Gays Make History In California

Katy Grimes:

Democratic Gov. Jerry Brown signed a strange new bill into law yesterday requiring public schools in California to teach students about lesbian, gay, bisexual and transgender Americans, beginning January 1, 2011.

California public school textbooks will be required to to be rewritten to include the contributions gay Americans have made in history. However, the state is broke, so writing and printing new textbooks will have to wait until 2015. But that won’t stop many teacher-activists.

“This bill revises existing laws that prohibit discrimination in education and ensures that the important contributions of Americans from all backgrounds and walks of life are included in our history books,” Brown said in a statement yesterday about SB48, introduced by state Sen. Mark Leno, D-San Francisco.

Unless the state has rewritten history since I was last in school, the important contributions of Americans from all backgrounds and walks of life are already included in our history books. We just don’t teach children about the sex lives of our founding fathers, or presidents, or military heroes or famous suffragettes.

“History should reflect significant issues and events, and the people responsible for them,” said my dad, a retired history teacher.

But liberals want history taught their way. They want history to reflect them instead of teaching solely about the events and issues, and periods in time.

It is trivial and ridiculous to go back in history and demonize or lionize decisions by people. It would be just as absurd to condemn Christopher Columbus today for owning slaves. In the 15th Century, slave ownership was widely practiced and accepted.

Martin Luther King’s sex life, whether gay or straight, should not ever be more important or even significant. He was a prominent leader of the civil rights movement in America. That is what he accomplished. His personal life and personal choices were his to live with and deal with.

But once again, in a weirdly obsessive quest to be the first state in the nation to do something avant garde, California’s lawmakers and governor opted for publicity instead of substance.

Breaking down the demographics of the figures in history has little relevance to the events.

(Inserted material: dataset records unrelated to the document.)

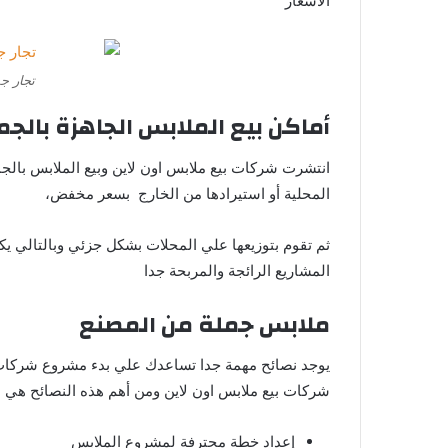
الأسعار
تجار ج
أماكن بيع الملابس الجاهزة بالج
انتشرت شركات بيع ملابس اون لاين وبيع الملابس بالج
المحلية أو استيرادها من الخارج بسعر مخفض،
ثم تقوم بتوزيعها علي المحلات بشكل جزئي وبالتالي يكو
المشاريع الرائجة والمربحة جدا
ملابس جملة من المصنع
يوجد نصائح مهمة جدا تساعدك علي بدء مشروع شركات 
شركات بيع ملابس اون لاين ومن أهم هذه النصائح هي :
إعداد خطة محترفة لمشروع الملابس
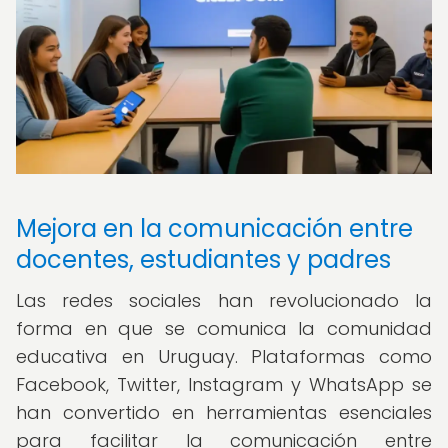
Mejora en la comunicación entre
docentes, estudiantes y padres
Las redes sociales han revolucionado la
forma en que se comunica la comunidad
educativa en Uruguay. Plataformas como
Facebook, Twitter, Instagram y WhatsApp se
han convertido en herramientas esenciales
para facilitar la comunicación entre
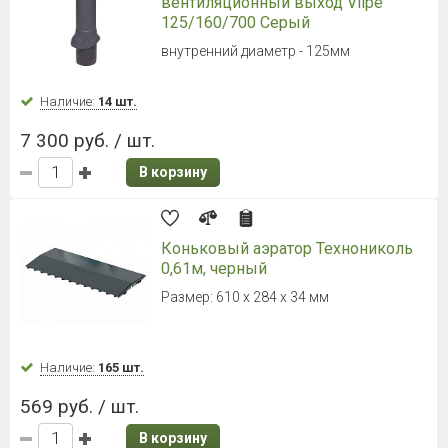
вентиляционный выход Vilpe
125/160/700 Серый
внутренний диаметр - 125мм
Наличие:
14 шт.
7 300 руб. / шт.
В корзину
Коньковый аэратор Технониколь
0,61м, черный
Размер: 610 x 284 x 34 мм
Наличие:
165 шт.
569 руб. / шт.
В корзину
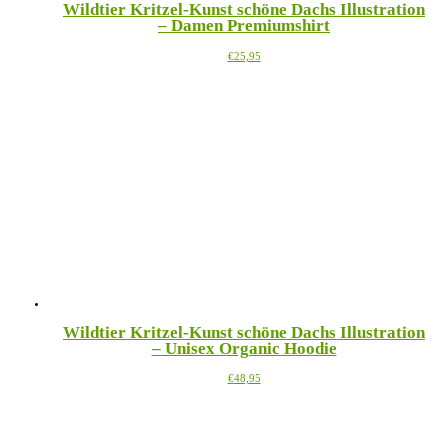
Wildtier Kritzel-Kunst schöne Dachs Illustration
– Damen Premiumshirt
Dieses
€
25,95
Produkt
weist
mehrere
Varianten
auf.
Die
Optionen
können
auf
der
Produktseite
gewählt
werden
Wildtier Kritzel-Kunst schöne Dachs Illustration
– Unisex Organic Hoodie
Dieses
€
48,95
Produkt
weist
mehrere
Varianten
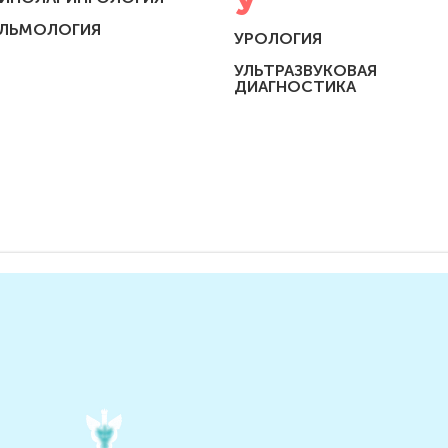
У
ЛЬМОЛОГИЯ
УРОЛОГИЯ
УЛЬТРАЗВУКОВАЯ
ДИАГНОСТИКА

The discovery of America by Columbus had nothing to do with whether he was a gay or straight man, or had a stable of mistresses on board the Nina, the Pinta or the Santa Maria.

A teaching of social history should recognize the increase of gay rights and changes in society. However, singling out gays’ accomplishments over other important historical figures is what this law will do — and in doing so, trivialize all people who have made history. It also makes a mockery of California’s public education system.